*Problem description:* Return only the line that contains "ife as well." and each line after it, through the last line of the data below, copied exactly.

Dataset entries
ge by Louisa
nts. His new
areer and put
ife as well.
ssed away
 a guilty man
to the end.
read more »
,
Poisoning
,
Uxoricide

*Written response:*
ife as well.
ssed away
 a guilty man
to the end.
read more »
,
Poisoning
,
Uxoricide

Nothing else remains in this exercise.